仁平和夫訳『トム・ピーターズの起死回生』
翻訳が日本語の文体に影響を与えた例はいくつもある。古くは二葉亭四迷の『あひびき』が有名だし、最近でもたとえば野崎孝の『ライ麦畑でつかまえて』がある。何十年かたって、経営書の文体を大きく変えた翻訳として、仁平和夫の『トム・ピーターズの起死回生』(TBSブリタニカ、1998年)をあげる人が出てきても、不思議だとはいえないように思う。
そう思えるほど、新鮮な訳文で衝撃を与えたという点ですぐれた翻訳だといえる。この訳書を「暴走だな」と評した人がいたが、だからこそ、すぐれた翻訳なのだ。暴走しているのは原著者のトム・ピーターズであり、仁平は原著者の暴走ぶりを日本語で見事に表現しているのだから。
たとえば、第9章にこうある(訳書263ページ)。
ありふれ化にノーと言え
この本で一番言いたいのは、このことだ。
ありふれたものをいくら作っても、しようがない。
イノベーションか死か。
ありふれたものを捨てるか、自分の命を捨てるか。
真剣に聞いてくれ!
お願いだから。ワーオ!にイエスと言え
ワーオが答えThis is ... THE WHOLE DAMNED POINT ... of this book. "Commoditization" will not do. I.e.: INNOVATE OR DIE. Just say no to
COMMODITY
L-I-S-T-E-N UP!!P-L-E-A-S-E. (Tom Peters, The Circle of Innovation, 1997, p.308-309)Say
yes
to
WOW!WOW! is the answer.
ここで使われているcommoditizationは翻訳者泣かせの言葉だ。「他社製品と区別がつかなくなること」を意味し、「差別化」の反対語である。「市況商品化」という訳語があるが、どうもよくない。これを「ありふれ化」と訳したのは、たぶん仁平和夫がはじめてだ。
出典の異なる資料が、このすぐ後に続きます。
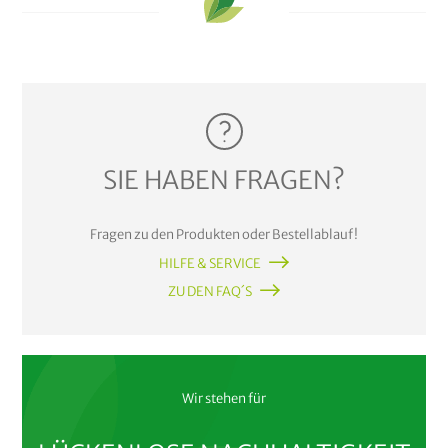
SIE HABEN FRAGEN?
Fragen zu den Produkten oder Bestellablauf!
HILFE & SERVICE
ZU DEN FAQ´S
Wir stehen für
こういう造語の能力は、じつは翻訳家にとって不可欠なものなのだが、この能力をもたない翻訳者が多すぎる。片仮名にすればいいと思っている翻訳者が多すぎる。日本語を豊かにする義務があることを知らない翻訳者が多すぎる。
ありふれた言葉で翻訳してもしようがない、真剣に聞いてくれ! お願いだから。この訳文がそう叫んでいるように思う。
ついでに触れておくと、この章のタイトルは「欲しくて悶える」だ。経営書の章のタイトルにこんな言葉を使えるのは、仁平和夫だけだ。原著ではCreate Waves of Lust.である。この章だけではない。第10章はTommy Hilfinger Knows.を「ブランドや、ああブランドや、ブランドや」と訳し、最後の第15章はWe're Here to Live Life Out Loud.を「一期は夢よ、ただ狂え」と訳している。各章の内容をとらえた見事な訳だ。
「一期は夢よ、ただ狂え」の最後の部分は、こう訳されている(訳書407ページ)。
騒々しい時代に負けないくらい、声を限りに叫んで生きるガッツがあるか? 勇気があるか? 根気があるか? 熱き心があるか?
私たちのキャリアのために、私たちの部署のために、私たちの会社のために、私たちの家族のために、私たちの社会や国のために。これはカネに換えられる問題じゃない。だから……けたたましく生きろ!
Will we have the guts, the nerve, the persistence, the PASSION to live our life as loudly as these very loud times demand?
For your and my careers, for our units, for our organizations, for our families, for our communities, for our nation ... it's the $64-trillon question. So .....??(Ibid. p.491) LIVE LOUD!
生きた日本語表現を経済・経営関係のノンフィクション出版翻訳にもちこんだ天才翻訳家、仁平和夫の面目躍如たるものがある訳文だ。